Assignment: The expected answer is the set of lines in the data below between the line holding "raw · zuh · muh pike" and the line holding "Un lavoro eccellente.", inclusive, written out exactly.

BEGIN Entries shown

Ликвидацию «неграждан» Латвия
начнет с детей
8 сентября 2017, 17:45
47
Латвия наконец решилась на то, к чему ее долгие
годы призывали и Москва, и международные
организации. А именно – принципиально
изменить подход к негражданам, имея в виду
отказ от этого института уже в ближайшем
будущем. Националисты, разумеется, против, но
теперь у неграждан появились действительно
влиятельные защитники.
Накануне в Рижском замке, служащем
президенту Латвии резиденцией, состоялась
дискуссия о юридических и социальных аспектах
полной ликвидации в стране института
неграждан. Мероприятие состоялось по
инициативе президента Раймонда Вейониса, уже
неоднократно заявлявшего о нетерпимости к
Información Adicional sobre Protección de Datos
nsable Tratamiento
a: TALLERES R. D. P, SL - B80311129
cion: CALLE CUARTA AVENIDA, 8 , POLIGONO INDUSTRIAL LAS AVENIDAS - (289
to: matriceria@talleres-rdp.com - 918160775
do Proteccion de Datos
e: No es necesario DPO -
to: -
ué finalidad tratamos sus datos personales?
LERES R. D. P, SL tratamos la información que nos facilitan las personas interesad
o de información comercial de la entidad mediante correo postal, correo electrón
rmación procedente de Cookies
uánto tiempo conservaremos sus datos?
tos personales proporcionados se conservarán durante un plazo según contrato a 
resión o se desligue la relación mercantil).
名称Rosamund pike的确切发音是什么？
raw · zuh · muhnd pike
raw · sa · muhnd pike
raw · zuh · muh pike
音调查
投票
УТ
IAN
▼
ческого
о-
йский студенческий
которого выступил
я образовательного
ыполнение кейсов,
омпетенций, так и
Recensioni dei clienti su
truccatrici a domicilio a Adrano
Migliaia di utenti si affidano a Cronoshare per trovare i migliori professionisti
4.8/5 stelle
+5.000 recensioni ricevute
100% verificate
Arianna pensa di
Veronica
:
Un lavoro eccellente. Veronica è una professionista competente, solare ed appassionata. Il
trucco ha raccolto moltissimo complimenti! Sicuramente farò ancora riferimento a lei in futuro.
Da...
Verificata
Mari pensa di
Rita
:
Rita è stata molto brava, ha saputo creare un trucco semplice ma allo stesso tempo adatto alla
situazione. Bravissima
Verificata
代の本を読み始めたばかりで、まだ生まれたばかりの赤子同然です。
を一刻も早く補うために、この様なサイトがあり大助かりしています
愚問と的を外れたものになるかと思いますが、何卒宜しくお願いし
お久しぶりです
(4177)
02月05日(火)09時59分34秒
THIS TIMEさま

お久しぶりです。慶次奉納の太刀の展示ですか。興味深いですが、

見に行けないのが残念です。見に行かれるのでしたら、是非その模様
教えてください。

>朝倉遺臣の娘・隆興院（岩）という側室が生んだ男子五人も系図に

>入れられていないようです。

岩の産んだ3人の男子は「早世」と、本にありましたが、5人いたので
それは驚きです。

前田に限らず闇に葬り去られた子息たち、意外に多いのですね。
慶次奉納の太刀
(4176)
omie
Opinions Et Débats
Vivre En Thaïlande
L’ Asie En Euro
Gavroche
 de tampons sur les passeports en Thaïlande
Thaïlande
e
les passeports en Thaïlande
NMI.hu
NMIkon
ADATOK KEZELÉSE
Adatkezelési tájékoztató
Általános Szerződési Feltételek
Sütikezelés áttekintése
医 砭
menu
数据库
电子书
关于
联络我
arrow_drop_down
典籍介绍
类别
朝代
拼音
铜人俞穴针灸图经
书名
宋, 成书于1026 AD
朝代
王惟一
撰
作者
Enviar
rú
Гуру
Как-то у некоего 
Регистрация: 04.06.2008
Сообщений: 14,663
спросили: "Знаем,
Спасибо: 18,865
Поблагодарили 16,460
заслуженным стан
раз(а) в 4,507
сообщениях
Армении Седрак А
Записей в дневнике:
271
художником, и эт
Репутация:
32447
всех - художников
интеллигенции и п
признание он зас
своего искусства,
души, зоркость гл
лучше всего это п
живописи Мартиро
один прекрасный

END Entries shown

Answer for the task:
raw · zuh · muh pike
音调查
投票
УТ
IAN
▼
ческого
о-
йский студенческий
которого выступил
я образовательного
ыполнение кейсов,
омпетенций, так и
Recensioni dei clienti su
truccatrici a domicilio a Adrano
Migliaia di utenti si affidano a Cronoshare per trovare i migliori professionisti
4.8/5 stelle
+5.000 recensioni ricevute
100% verificate
Arianna pensa di
Veronica
:
Un lavoro eccellente. Veronica è una professionista competente, solare ed appassionata. Il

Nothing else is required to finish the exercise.